Shortly after I posted on Sunday I decided I just had to get her out of the house for a while - sick or not - get her some sunshine and play and hopefully run her until she slept from total exhaustion. So, I packed up some snacks, sippy cups and her "baby soup" (bathing suit) and headed for Grandmommys house. Moms next door neighbors are friends of ours, and their little one goes to school with ours...so they came over with towels in hand as well. While the husbands sat on the bench and watched the frolicking, the moms headed into the pool and spent the better portion of an hour and a half playing the "jumping game" with the kids.

The 'jumping game' is a pretty simple game. Put the child on one of the lower steps of the pool, stand less than a foot away and have the child "jump" into your arms. It's really more of a take a step off the step and mom picks you up. But THEY think it's a freakin' riot. So, we play. Every so often the kids want to switch parental units, so I would "catch" the other child and she would "catch" mine.

After a while - the game got a bit boring I suppose for the kids, so they spent some time just sitting on the step and playing with some bath toys.
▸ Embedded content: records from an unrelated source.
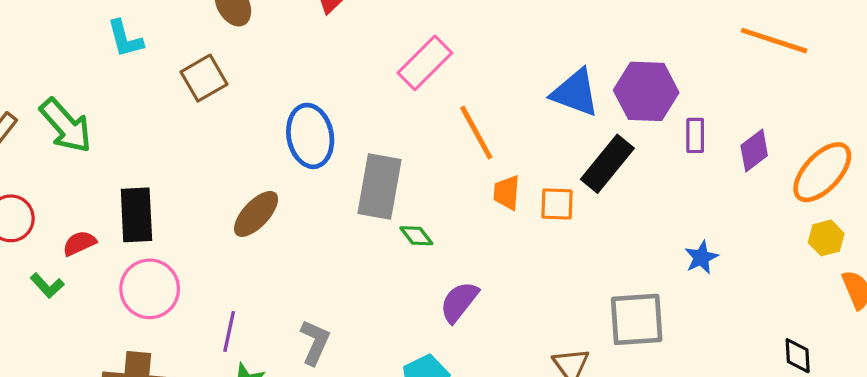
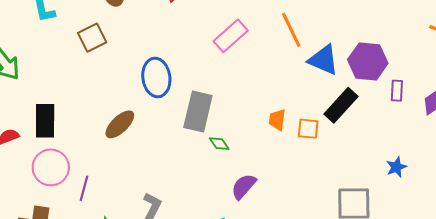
orange line: (476, 133) -> (291, 30), moved
purple line: (229, 331) -> (84, 188), moved

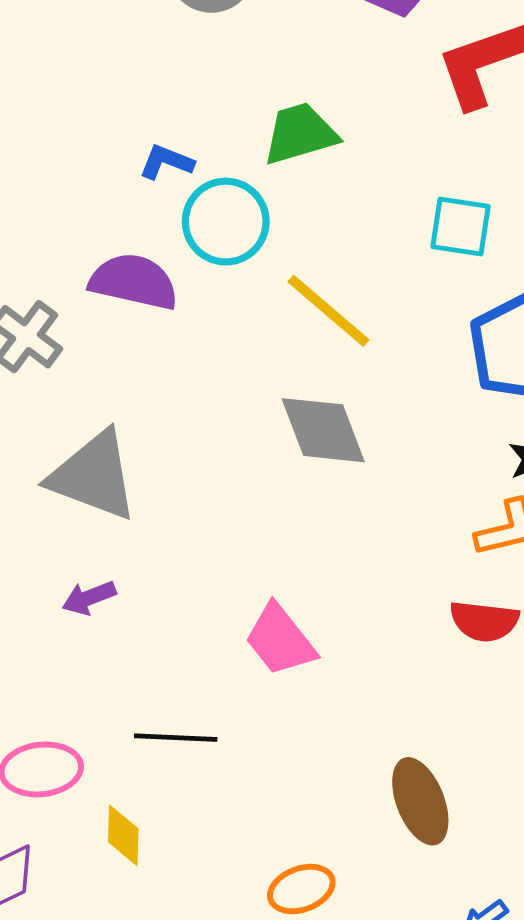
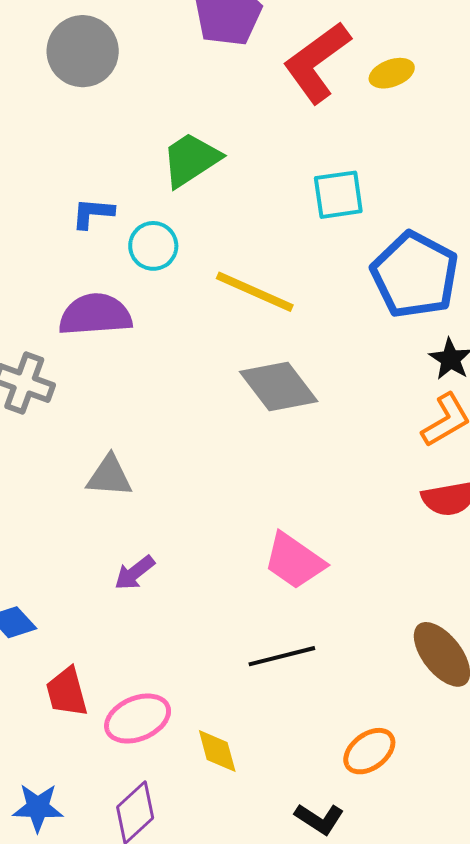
cyan circle: (226, 222) -> (153, 246), size x0.7
gray triangle: (93, 476) -> (109, 476), size x0.6
black line: (176, 738) -> (282, 656), moved

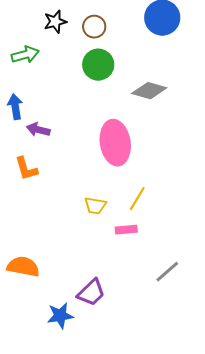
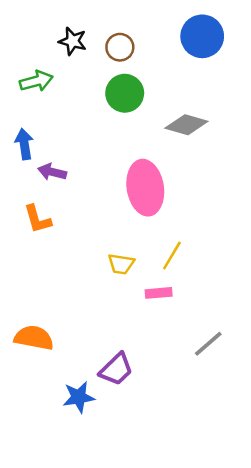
black star: (55, 22) -> (73, 41), turned 30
This gave my friend and I some time to talk about "mommy" type o' things. She's VERY pregnant you see, so I was catching up on the latest news of no sleep, hemorrhoids, and doctor visits when out of the corner of my eye - My child disappears.

Seems as though my child had decided it was time to start playing the jumping game again - but didn't think it was important information to share with me. What felt like a lifetime to me - but was only probably half a second - my kid is sinking to the bottom of the pool. I ripped her out - and turned a very lovely shade of gray I was later told. Once I had her out of the water - there was a moment of silence - and all the OTHER adults started to clap "Yea...You went under water". I'm standing there clutching my wet rat of a child looking at all of them like they are crazy - when I get this "look" from my mom. It dawned on me suddenly what every one was doing - "Hey Dork - Let's not make her afraid of the water!"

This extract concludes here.